The 1973 novel, written by William Goldman, is riveting, to say the least. It combines action, romance, wit and humor expertly in a story unlike any other. Following characters such as Buttercup, Wesley and Prince Humperdinck, there truly is never a dull moment in the book. When the plot has the potential for a lull, Goldman himself interrupts.
Throughout “The Princess Bride,” the author interjects with comments, as though this is a book he didn’t write. In fact, he says the story was actually written by someone named S. Morgenstern and claims he simply abridged it into the “good parts version.” This is a bit confusing, and some (like me) might not catch on to the fact that there is no S. Morgenstern until someone kindly points out that it’s just one of Goldman’s literary devices.

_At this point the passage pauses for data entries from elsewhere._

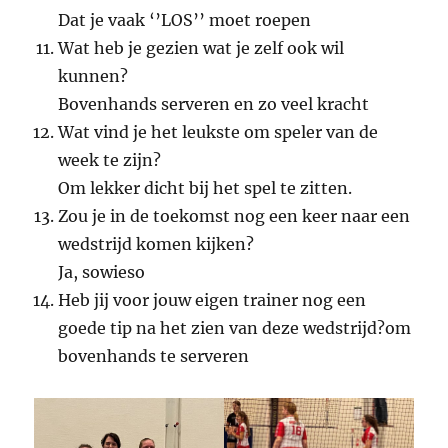
Dat je vaak ‘’LOS’’ moet roepen
Wat heb je gezien wat je zelf ook wil
kunnen?
Bovenhands serveren en zo veel kracht
Wat vind je het leukste om speler van de
week te zijn?
Om lekker dicht bij het spel te zitten.
Zou je in de toekomst nog een keer naar een
wedstrijd komen kijken?
Ja, sowieso
Heb jij voor jouw eigen trainer nog een
goede tip na het zien van deze wedstrijd?om
bovenhands te serveren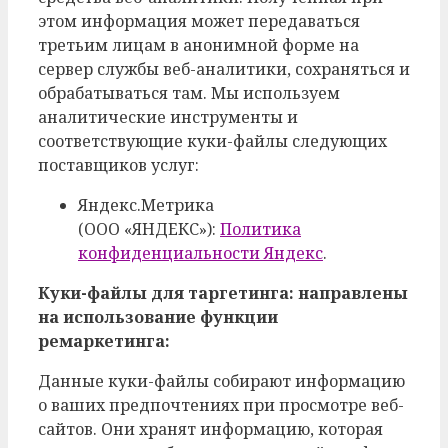
этом информация может передаваться
третьим лицам в анонимной форме на
сервер службы веб-аналитики, сохраняться и
обрабатываться там. Мы используем
аналитические инструменты и
соответствующие куки-файлы следующих
поставщиков услуг:
Яндекс.Метрика
(ООО «ЯНДЕКС»):
Политика
конфиденциальности Яндекс
.
Куки-файлы для таргетинга: направлены
на использование функции
ремаркетинга:
Данные куки-файлы собирают информацию
о ваших предпочтениях при просмотре веб-
сайтов. Они хранят информацию, которая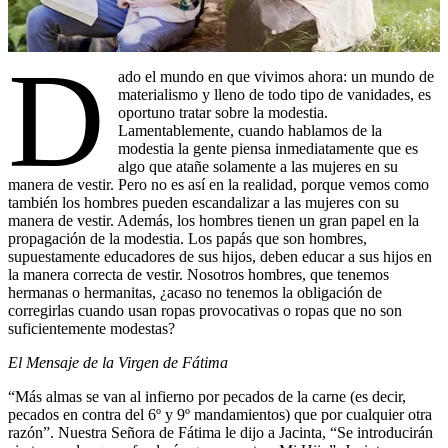
D
ado el mundo en que vivimos ahora: un mundo de
materialismo y lleno de todo tipo de vanidades, es
oportuno tratar sobre la modestia.
Lamentablemente, cuando hablamos de la
modestia la gente piensa inmediatamente que es
algo que atañe solamente a las mujeres en su
manera de vestir. Pero no es así en la realidad, porque vemos como
también los hombres pueden escandalizar a las mujeres con su
manera de vestir. Además, los hombres tienen un gran papel en la
propagación de la modestia. Los papás que son hombres,
supuestamente educadores de sus hijos, deben educar a sus hijos en
la manera correcta de vestir. Nosotros hombres, que tenemos
hermanas o hermanitas, ¿acaso no tenemos la obligación de
corregirlas cuando usan ropas provocativas o ropas que no son
suficientemente modestas?
El Mensaje de la Virgen de Fátima
“Más almas se van al infierno por pecados de la carne (es decir,
pecados en contra del 6º y 9º mandamientos) que por cualquier otra
razón”. Nuestra Señora de Fátima le dijo a Jacinta, “Se introducirán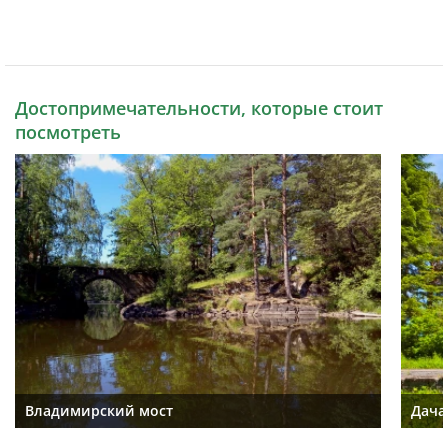
Достопримечательности, которые стоит
посмотреть
Владимирский мост
Дача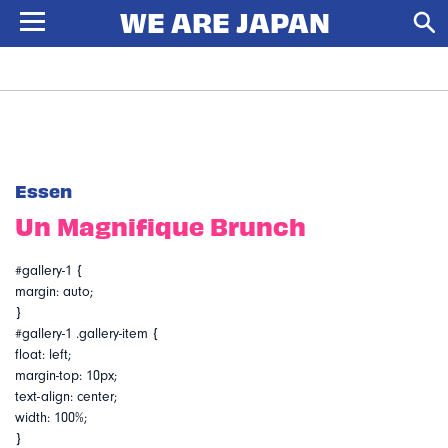
Essen
Un Magnifique Brunch
#gallery-1 {
margin: auto;
}
#gallery-1 .gallery-item {
float: left;
margin-top: 10px;
text-align: center;
width: 100%;
}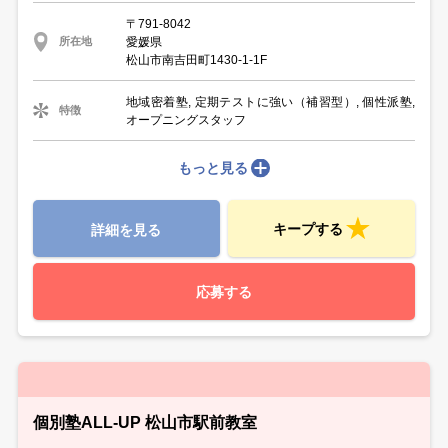
〒791-8042
愛媛県
所在地
松山市南吉田町1430-1-1F
地域密着塾, 定期テストに強い（補習型）, 個性派塾,
特徴
オープニングスタッフ
もっと見る
キープする
詳細を見る
応募する
個別塾ALL-UP 松山市駅前教室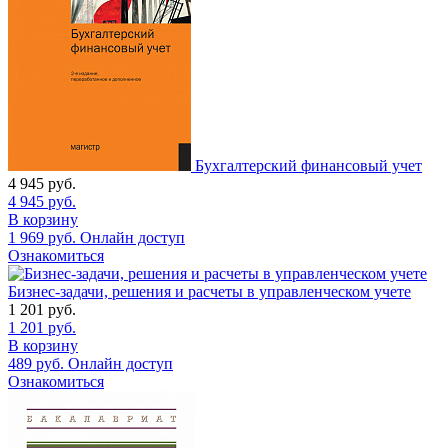
Бухгалтерский финансовый учет
4 945
руб.
4 945
руб.
В корзину
1 969
руб.
Онлайн доступ
Ознакомиться
Бизнес-задачи, решения и расчеты в управленческом учете
1 201
руб.
1 201
руб.
В корзину
489
руб.
Онлайн доступ
Ознакомиться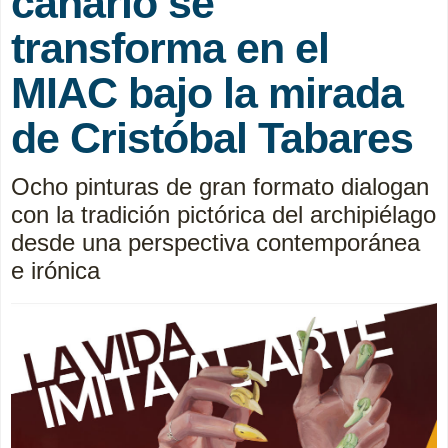
canario se
transforma en el
MIAC bajo la mirada
de Cristóbal Tabares
Ocho pinturas de gran formato dialogan
con la tradición pictórica del archipiélago
desde una perspectiva contemporánea
e irónica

At the beginning of the novel, Buttercup is a normal young woman living with her parents. She’s in the world’s top twenty most beautiful women, loves riding her horse and makes fun of the stable boy, Wesley. That is, until the countess comes onto her family’s property and flirts with him, throwing Buttercup into a jealous rage.

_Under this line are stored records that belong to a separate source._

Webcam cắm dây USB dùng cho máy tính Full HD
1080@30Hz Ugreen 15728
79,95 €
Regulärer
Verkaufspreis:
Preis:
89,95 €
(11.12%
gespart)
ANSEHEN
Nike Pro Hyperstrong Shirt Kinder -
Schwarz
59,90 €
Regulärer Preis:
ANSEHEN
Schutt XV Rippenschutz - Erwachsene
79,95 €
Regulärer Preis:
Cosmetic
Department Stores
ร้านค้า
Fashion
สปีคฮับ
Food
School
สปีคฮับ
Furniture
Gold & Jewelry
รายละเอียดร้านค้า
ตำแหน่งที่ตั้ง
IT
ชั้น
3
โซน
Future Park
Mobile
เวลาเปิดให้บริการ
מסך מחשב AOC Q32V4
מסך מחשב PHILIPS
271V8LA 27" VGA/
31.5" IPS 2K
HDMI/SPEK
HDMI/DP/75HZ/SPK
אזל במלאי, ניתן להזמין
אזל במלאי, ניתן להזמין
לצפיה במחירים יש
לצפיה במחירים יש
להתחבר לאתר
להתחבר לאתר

She decides to confess her love for Wesley because she simply cannot live with the thought of him being with the countess. At her admission, he says nothing and simply shuts the door in her face. The next morning, however, Wesley comes to Buttercup, finally admits his reciprocal love for her and tells her he must leave immediately to find fortune in America.

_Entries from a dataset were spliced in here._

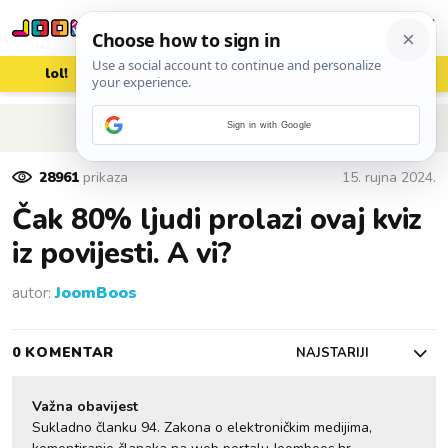
lol!
aww
vrh!
woot?!
POVRATAK NA ČLANAK
Sign in with Google
28961
prikaza
15. rujna 2024.
Čak 80% ljudi prolazi ovaj kviz
iz povijesti. A vi?
autor:
JoomBoos
0 KOMENTAR
NAJSTARIJI
Važna obavijest
Sukladno članku 94. Zakona o elektroničkim medijima,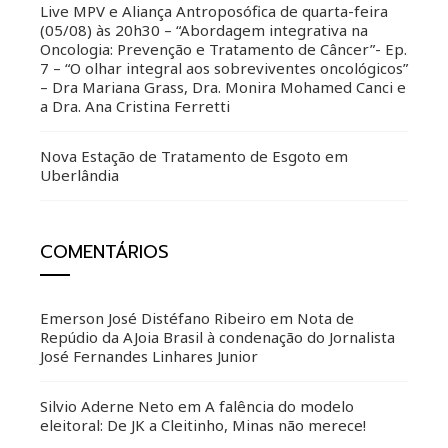
Live MPV e Aliança Antroposófica de quarta-feira
(05/08) às 20h30 – “Abordagem integrativa na
Oncologia: Prevenção e Tratamento de Câncer”- Ep.
7 – “O olhar integral aos sobreviventes oncológicos”
– Dra Mariana Grass, Dra. Monira Mohamed Canci e
a Dra. Ana Cristina Ferretti
Nova Estação de Tratamento de Esgoto em
Uberlândia
COMENTÁRIOS
Emerson José Distéfano Ribeiro
em
Nota de
Repúdio da AJoia Brasil à condenação do Jornalista
José Fernandes Linhares Junior
Silvio Aderne Neto
em
A falência do modelo
eleitoral: De JK a Cleitinho, Minas não merece!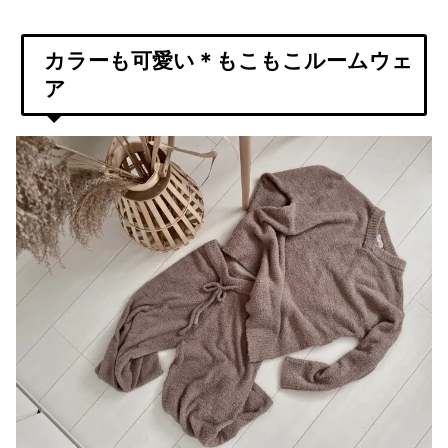
カラーも可愛い＊もこもこルームウェ
ア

When Buttercup later hears of Wesley’s death at sea, she locks herself in her room for days on end, speaking to no one and ultimately swearing to never love another man for as long as she lives. Her profound loss turns her into the most beautiful woman in the world, thus highly sought-after.
Meanwhile, as the king’s health declines, the prince realizes he needs to take a wife in order to rule the kingdom after his father’s death. Because she is so striking, he settles on Buttercup, who, faced with the prince’s ultimatum of marriage or death, accepts the proposal but tells the prince she will never love him. He says their partnership needn’t have anything to do with love, and she moves to the kingdom.
During a ceremony where she is introduced to the common people as their next princess, Buttercup walks among the crowd. Three men, Fezzik, Inigo and Vizzini, kidnap her. On their journey, they are stopped by a man in black who outdoes them one by one, taking Buttercup for his own.
The prince, an excellent albeit cocky hunter, tracks down his soon-to-be bride and her kidnapper, trapping the latter in his five-level personal zoo, where he tortures and kills him with the help of his count.
Of the initial three kidnappers, only Fezzik and Inigo survived the man in black’s victory. Once they reunite without their leader, they find the man in black dead and take him to a miracle man who brings him back to life. Their mission is to defeat the prince and set the princess free.
“The Princess Bride” is hard to put down. Because of all the action and the forward-moving plot, it seems to fly by; it’s a true page-turner. Inevitably, one does have to take breaks from reading because of other obligations, but some of the chapters are so long it seems like there isn’t always a great stopping place, which is the only problem I had with this book.
Goodreads gives the novel a 4.3/5 stars, while Amazon rates it at 4.7. I have to agree with Amazon on this one. “The Princess Bride” might very well be one of the most captivating books I’ve ever encountered, and it’s great fun to read aloud.
To find out the identity of the man in black, to see if Buttercup ever escapes the prince or just to compare the book to the movie you’ve probably already seen, read “The Princess Bride” by William Goldman (not S. Morgenstern).